DATA FOR REVIEW:

[Start of section]

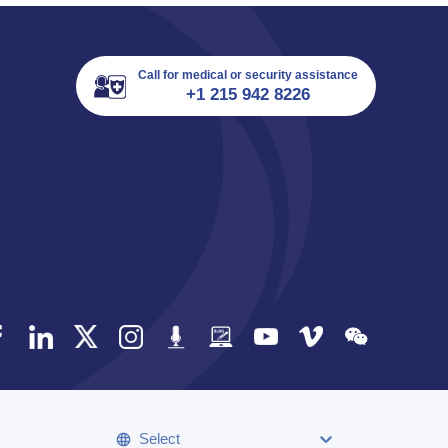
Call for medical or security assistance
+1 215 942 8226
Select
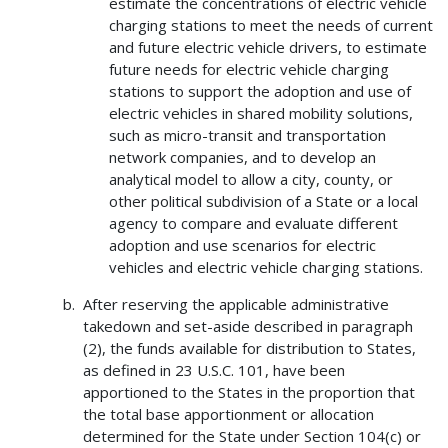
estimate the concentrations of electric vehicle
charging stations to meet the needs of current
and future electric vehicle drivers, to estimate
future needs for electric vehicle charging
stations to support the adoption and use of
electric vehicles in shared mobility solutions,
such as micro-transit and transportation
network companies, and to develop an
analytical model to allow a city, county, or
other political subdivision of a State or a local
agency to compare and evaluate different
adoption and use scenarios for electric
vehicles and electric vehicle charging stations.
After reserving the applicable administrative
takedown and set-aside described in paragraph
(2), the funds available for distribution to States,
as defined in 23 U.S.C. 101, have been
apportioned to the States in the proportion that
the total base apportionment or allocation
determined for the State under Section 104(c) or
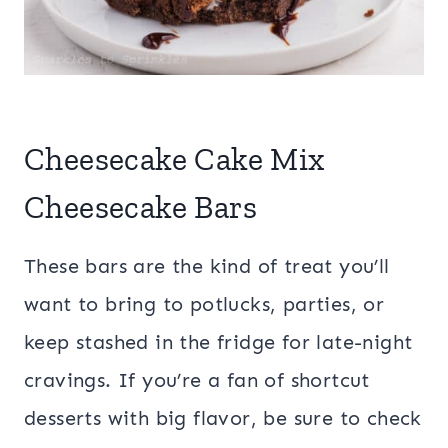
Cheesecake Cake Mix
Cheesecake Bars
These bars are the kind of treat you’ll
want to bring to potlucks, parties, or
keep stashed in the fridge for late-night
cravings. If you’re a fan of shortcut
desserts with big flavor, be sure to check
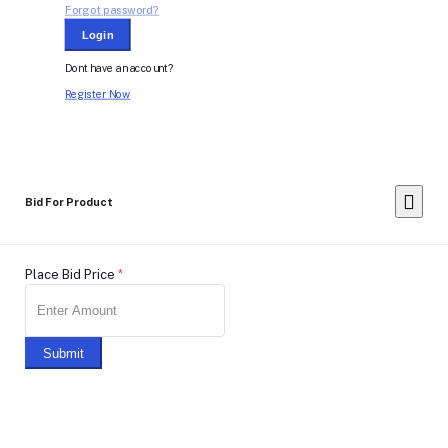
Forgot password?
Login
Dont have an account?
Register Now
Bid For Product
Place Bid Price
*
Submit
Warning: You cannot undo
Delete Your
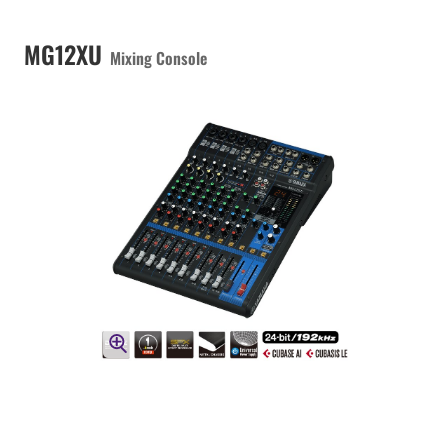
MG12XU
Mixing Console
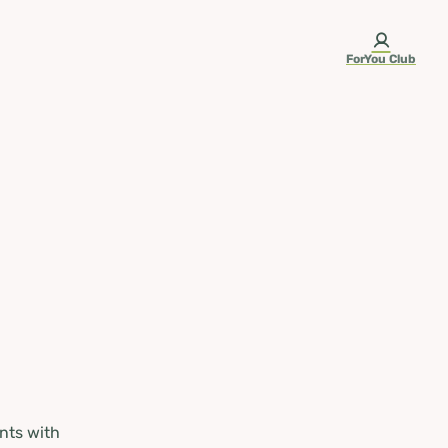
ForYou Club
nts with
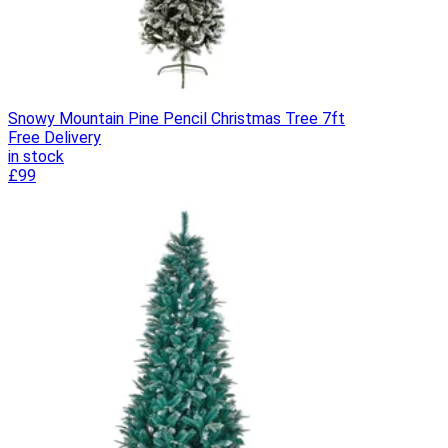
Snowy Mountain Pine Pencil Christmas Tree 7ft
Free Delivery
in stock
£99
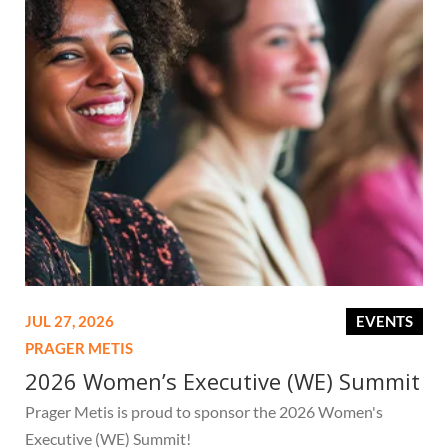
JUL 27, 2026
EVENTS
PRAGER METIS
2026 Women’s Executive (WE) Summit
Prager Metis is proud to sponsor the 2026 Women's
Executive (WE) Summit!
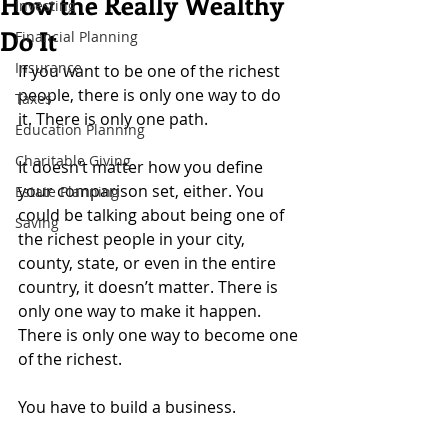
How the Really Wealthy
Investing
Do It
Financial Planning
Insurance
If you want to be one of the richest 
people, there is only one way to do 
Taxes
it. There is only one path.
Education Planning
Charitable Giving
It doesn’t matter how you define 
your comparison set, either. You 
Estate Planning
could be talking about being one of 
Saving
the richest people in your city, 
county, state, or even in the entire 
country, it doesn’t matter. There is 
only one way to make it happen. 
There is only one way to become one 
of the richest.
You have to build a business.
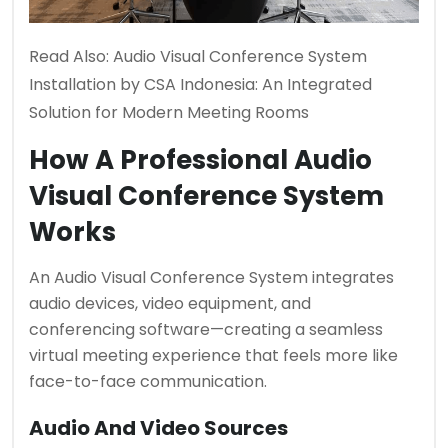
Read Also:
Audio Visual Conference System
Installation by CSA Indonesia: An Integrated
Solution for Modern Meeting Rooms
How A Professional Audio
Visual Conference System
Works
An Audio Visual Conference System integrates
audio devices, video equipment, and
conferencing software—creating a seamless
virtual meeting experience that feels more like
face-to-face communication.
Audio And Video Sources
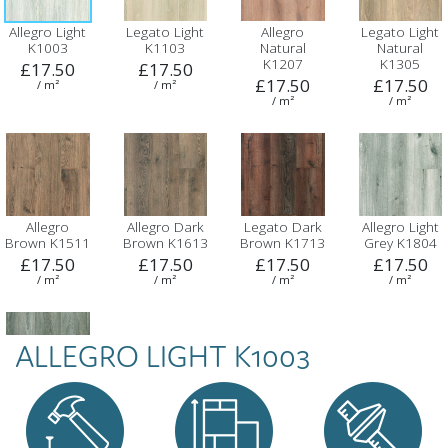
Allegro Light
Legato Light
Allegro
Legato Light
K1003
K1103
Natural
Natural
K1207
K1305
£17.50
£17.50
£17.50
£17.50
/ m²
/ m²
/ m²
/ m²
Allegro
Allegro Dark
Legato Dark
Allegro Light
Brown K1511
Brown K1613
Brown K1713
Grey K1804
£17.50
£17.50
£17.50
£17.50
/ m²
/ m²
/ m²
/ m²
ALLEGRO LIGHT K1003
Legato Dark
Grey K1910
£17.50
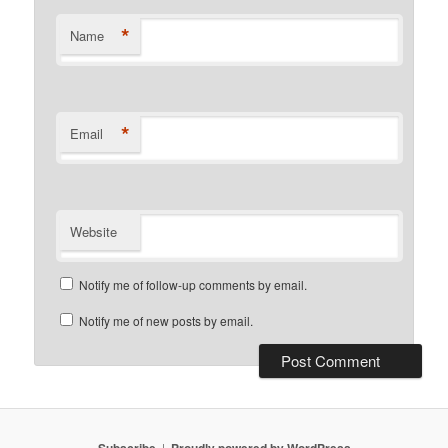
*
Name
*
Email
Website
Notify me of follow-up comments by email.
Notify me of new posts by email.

[End of section]
[Start of section]

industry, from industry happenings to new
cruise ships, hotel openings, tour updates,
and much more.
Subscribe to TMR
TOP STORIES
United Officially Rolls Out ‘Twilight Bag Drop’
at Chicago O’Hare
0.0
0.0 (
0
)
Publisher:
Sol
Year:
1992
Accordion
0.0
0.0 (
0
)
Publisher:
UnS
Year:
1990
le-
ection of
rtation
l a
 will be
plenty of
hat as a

[End of section]

YOUR INSTRUCTIONS: Although pictures appear among the records above, none are to be output; print exactly the lines from the line containing "country, it doesn’t matter. There is" through the line containing "Notify me of new posts by email.".

ANSWER SECTION:
country, it doesn’t matter. There is 
only one way to make it happen. 
There is only one way to become one 
of the richest.
You have to build a business.
Read Also:
Audio Visual Conference System
Installation by CSA Indonesia: An Integrated
Solution for Modern Meeting Rooms
How A Professional Audio
Visual Conference System
Works
An Audio Visual Conference System integrates
audio devices, video equipment, and
conferencing software—creating a seamless
virtual meeting experience that feels more like
face-to-face communication.
Audio And Video Sources
Allegro Light
Legato Light
Allegro
Legato Light
K1003
K1103
Natural
Natural
K1207
K1305
£17.50
£17.50
£17.50
£17.50
/ m²
/ m²
/ m²
/ m²
Allegro
Allegro Dark
Legato Dark
Allegro Light
Brown K1511
Brown K1613
Brown K1713
Grey K1804
£17.50
£17.50
£17.50
£17.50
/ m²
/ m²
/ m²
/ m²
ALLEGRO LIGHT K1003
Legato Dark
Grey K1910
£17.50
*
Name
*
Email
Website
Notify me of follow-up comments by email.
Notify me of new posts by email.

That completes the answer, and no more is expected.